*** Study material Section Begins ***
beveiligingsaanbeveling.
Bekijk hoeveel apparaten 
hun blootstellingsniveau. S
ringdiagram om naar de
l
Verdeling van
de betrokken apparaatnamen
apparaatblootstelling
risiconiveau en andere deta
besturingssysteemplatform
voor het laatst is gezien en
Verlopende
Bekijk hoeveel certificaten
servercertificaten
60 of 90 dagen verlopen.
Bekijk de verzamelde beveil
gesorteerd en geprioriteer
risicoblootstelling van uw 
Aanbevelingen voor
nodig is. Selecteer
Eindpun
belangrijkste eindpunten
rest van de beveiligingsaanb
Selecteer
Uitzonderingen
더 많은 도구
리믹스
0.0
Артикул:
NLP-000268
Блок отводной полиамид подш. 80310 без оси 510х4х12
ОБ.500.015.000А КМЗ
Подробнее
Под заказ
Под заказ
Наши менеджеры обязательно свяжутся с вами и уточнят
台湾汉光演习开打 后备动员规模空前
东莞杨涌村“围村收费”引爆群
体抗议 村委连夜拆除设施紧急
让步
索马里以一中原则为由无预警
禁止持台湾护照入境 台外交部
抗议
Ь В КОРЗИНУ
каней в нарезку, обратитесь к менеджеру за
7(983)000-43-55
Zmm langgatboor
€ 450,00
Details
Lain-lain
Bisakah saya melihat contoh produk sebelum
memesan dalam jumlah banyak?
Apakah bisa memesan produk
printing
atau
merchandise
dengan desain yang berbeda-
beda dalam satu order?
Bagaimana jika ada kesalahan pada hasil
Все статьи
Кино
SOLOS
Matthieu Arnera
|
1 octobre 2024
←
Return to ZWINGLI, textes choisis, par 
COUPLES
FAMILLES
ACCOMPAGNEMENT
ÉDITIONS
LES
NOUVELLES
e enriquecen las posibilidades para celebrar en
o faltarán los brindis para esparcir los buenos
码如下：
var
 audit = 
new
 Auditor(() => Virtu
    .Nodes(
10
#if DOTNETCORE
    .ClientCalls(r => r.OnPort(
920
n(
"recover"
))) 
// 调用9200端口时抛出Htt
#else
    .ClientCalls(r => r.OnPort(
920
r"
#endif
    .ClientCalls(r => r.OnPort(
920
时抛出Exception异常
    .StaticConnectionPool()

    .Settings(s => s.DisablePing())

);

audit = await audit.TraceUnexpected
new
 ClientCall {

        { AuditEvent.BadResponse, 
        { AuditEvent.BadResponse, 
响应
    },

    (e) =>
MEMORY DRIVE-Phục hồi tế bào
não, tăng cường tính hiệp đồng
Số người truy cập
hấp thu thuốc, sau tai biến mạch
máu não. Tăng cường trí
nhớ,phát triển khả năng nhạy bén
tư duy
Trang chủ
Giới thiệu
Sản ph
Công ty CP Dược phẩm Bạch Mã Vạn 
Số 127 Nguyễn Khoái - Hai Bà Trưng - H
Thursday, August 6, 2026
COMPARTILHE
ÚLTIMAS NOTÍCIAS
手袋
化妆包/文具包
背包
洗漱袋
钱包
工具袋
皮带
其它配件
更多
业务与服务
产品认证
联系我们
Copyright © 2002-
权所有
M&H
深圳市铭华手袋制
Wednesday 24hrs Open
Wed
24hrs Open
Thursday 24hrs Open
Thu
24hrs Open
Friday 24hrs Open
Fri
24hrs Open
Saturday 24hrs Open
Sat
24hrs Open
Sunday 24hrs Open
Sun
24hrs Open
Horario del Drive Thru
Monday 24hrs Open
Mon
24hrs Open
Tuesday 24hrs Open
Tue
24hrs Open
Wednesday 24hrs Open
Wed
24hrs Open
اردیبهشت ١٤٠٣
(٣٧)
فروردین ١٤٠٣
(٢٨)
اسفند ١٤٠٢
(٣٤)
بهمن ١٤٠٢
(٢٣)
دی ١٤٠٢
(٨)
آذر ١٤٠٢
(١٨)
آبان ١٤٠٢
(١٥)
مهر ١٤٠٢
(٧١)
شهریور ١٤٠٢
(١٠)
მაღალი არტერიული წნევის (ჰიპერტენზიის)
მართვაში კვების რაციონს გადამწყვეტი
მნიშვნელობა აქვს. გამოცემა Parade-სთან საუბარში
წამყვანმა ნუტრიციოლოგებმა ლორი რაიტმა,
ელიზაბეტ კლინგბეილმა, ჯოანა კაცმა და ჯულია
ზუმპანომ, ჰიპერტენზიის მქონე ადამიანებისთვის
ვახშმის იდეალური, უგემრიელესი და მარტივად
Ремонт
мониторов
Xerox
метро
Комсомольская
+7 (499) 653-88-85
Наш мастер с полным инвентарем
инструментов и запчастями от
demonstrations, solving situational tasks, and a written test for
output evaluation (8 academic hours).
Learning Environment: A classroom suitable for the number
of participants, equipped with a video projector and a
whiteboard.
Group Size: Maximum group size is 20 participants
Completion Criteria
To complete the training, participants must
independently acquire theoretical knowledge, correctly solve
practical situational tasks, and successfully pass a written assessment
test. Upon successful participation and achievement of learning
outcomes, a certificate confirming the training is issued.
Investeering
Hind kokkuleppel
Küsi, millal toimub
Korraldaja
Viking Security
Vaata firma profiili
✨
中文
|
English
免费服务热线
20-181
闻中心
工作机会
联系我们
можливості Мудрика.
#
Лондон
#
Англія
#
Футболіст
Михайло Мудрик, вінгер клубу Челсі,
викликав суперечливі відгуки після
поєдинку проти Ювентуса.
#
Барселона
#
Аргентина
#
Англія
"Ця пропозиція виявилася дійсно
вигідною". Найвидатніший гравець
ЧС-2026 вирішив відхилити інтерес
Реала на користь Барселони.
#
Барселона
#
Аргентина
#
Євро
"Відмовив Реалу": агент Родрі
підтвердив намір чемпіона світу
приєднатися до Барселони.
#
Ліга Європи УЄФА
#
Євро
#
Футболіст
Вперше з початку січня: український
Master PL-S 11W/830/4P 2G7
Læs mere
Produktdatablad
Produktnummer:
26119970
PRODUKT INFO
*** Study material Section Ends ***
#### Task to complete
Exactly reproduce the lines of the data above that run from the line containing "Küsi, millal toimub" through the final one.

#### Answer to this exercise
Küsi, millal toimub
Korraldaja
Viking Security
Vaata firma profiili
✨
中文
|
English
免费服务热线
20-181
闻中心
工作机会
联系我们
можливості Мудрика.
#
Лондон
#
Англія
#
Футболіст
Михайло Мудрик, вінгер клубу Челсі,
викликав суперечливі відгуки після
поєдинку проти Ювентуса.
#
Барселона
#
Аргентина
#
Англія
"Ця пропозиція виявилася дійсно
вигідною". Найвидатніший гравець
ЧС-2026 вирішив відхилити інтерес
Реала на користь Барселони.
#
Барселона
#
Аргентина
#
Євро
"Відмовив Реалу": агент Родрі
підтвердив намір чемпіона світу
приєднатися до Барселони.
#
Ліга Європи УЄФА
#
Євро
#
Футболіст
Вперше з початку січня: український
Master PL-S 11W/830/4P 2G7
Læs mere
Produktdatablad
Produktnummer:
26119970
PRODUKT INFO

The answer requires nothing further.